DOAR, the nation’s leading trial consulting company, has officially published the results from its comprehensive study, which was designed to examine public attitudes in the context of high-tech patent litigation across four major IP venues.
Going by the available details, this particular exercise, over the course of its journey, would go on to learn significant demographic differences in how potential jurors view Big Tech companies, foreign corporations, and patent validity, with implications for litigation strategy in intellectual property disputes.
More on the same would reveal that, named as Juror Attitudes Toward High-Tech Companies in Patent Litigation, the stated report was put-together by DOAR Research Center, taking into account the opinion of more than 1,631 respondents across four major IP venues: the Marshall Division of the Eastern District of Texas, the Waco Division of the Western District of Texas, the Central District of California, and the District of Delaware.
“The landscape of IP litigation continues to evolve, with recent changes in venue assignments and judicial appointments reshaping the strategic calculations for patent cases,” said Dr. Chad Lackey, Director at DOAR and author of the study. “Our research challenges traditional assumptions about venue selection, revealing that demographic factors like age and income often carry more weight than geographic location.”
As for the results, we begin from the prospect of surprising support for Big Tech, as an estimated three-quarters (73%) of all respondents had positive opinions on large technology companies, though attitudes varied significantly by company, with Meta viewed most negatively.
Next up, the survey covered concrete challenges for foreign companies. This translates to how 71% of respondents were found to believe that foreign companies doing business in the U.S. are more likely, than U.S. companies, to disregard the country’s law.
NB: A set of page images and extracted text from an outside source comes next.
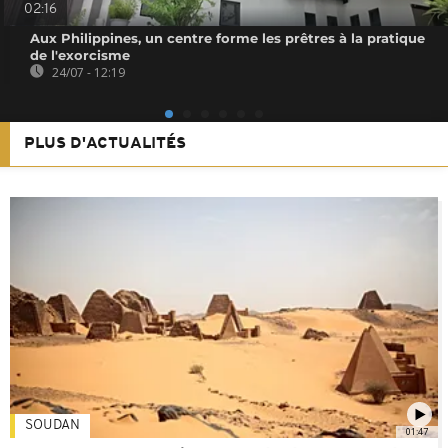
02:16
Aux Philippines, un centre forme les prêtres à la pratique
de l'exorcisme
24/07 - 12:19
PLUS D'ACTUALITÉS
SOUDAN
01:47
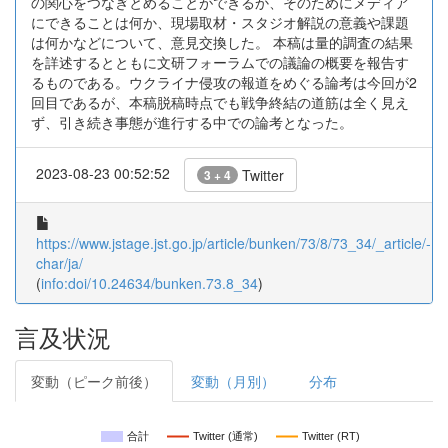
の関心をつなぎとめることができるか、そのためにメディア
にできることは何か、現場取材・スタジオ解説の意義や課題
は何かなどについて、意見交換した。 本稿は量的調査の結果
を詳述するとともに文研フォーラムでの議論の概要を報告す
るものである。ウクライナ侵攻の報道をめぐる論考は今回が2
回目であるが、本稿脱稿時点でも戦争終結の道筋は全く見え
ず、引き続き事態が進行する中での論考となった。
2023-08-23 00:52:52
Twitter
3 + 4
https://www.jstage.jst.go.jp/article/bunken/73/8/73_34/_article/-
char/ja/
(
info:doi/10.24634/bunken.73.8_34
)
言及状況
変動（ピーク前後）
変動（月別）
分布
合計
Twitter (通常)
Twitter (RT)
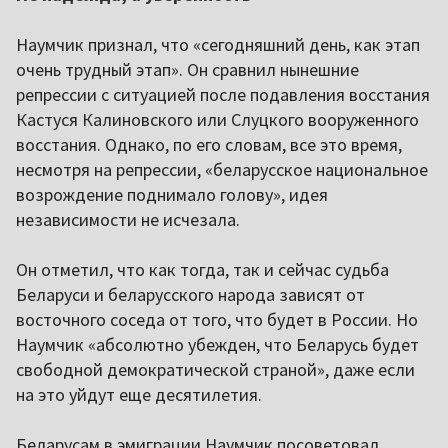
Наумчик признал, что «сегодняшний день, как этап
очень трудный этап». Он сравнил нынешние
репрессии с ситуацией после подавления восстания
Кастуся Калиновского или Слуцкого вооруженного
восстания. Однако, по его словам, все это время,
несмотря на репрессии, «беларусское национальное
возрождение поднимало голову», идея
независимости не исчезала.
Он отметил, что как тогда, так и сейчас судьба
Беларуси и беларусского народа зависят от
восточного соседа от того, что будет в России. Но
Наумчик «абсолютно убежден, что Беларусь будет
свободной демократической страной», даже если
на это уйдут еще десятилетия.
Беларусам в эмиграции Наумчик посоветовал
Out of the relevant lot, older respondents would go on to express the strongest bias.
Another detail worth a mention is rooted in demographics’ supposed advantage over geography. You see, age, education, income, and political affiliation were deemed to have a much greater impact on tech-related attitudes than venue. The stated piece of treads up a long distance to emphasize upon the importance associated with jury composition in IP litigation.
Hold on, we still have a few bits left to unpack, considering we haven’t yet touched upon education and income’s potential role in driving patent skepticism. We get to say so because, in the Marshall Division, a majority of higher-educated (59%) and higher-income (54%) respondents said patent examiners were “very likely” to make serious mistakes when evaluating patents.
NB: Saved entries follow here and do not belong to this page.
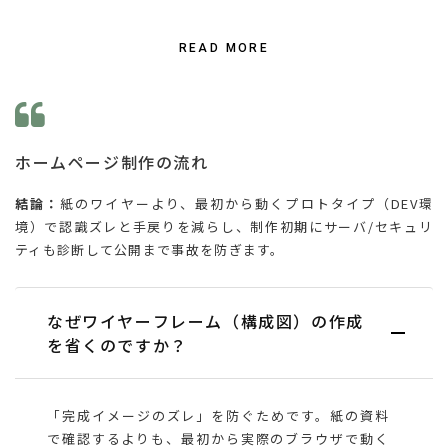
READ MORE
ホームページ制作の流れ
結論：
紙のワイヤーより、最初から動くプロトタイプ（DEV環
境）で認識ズレと手戻りを減らし、制作初期にサーバ/セキュリ
ティも診断して公開まで事故を防ぎます。
なぜワイヤーフレーム（構成図）の作成
を省くのですか？
「完成イメージのズレ」を防ぐためです。紙の資料
で確認するよりも、最初から実際のブラウザで動く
Such a reality, like you can guess, makes these specific demographics prone to validity challenges.
We also haven’t touched upon the presence of a generational divide on patent trolls. Basically, public opinion on non-practicing entities (NPEs) was evenly split across venues. Nearly 60% of respondents under 45 viewed NPEs as champions of small innovators, whereas on the other hand, 59-66% of those over 55 viewed them as opportunistic “leeches” filing frivolous lawsuits.
Rounding up highlights would be a particular finding revolving around how most respondents across all venues (73-79%) preferred learning about advanced technology from industry executives rather than academic experts.
“The implications of our research extend beyond venue selection to the heart of effective trial preparation and jury selection,” said Dr. Lackey. “While regional differences exist, they are often overshadowed by the more profound impact of demographic characteristics. Understanding these dynamics is critical not just for jury selection but for crafting persuasive arguments that resonate with the specific composition of your jury pool.”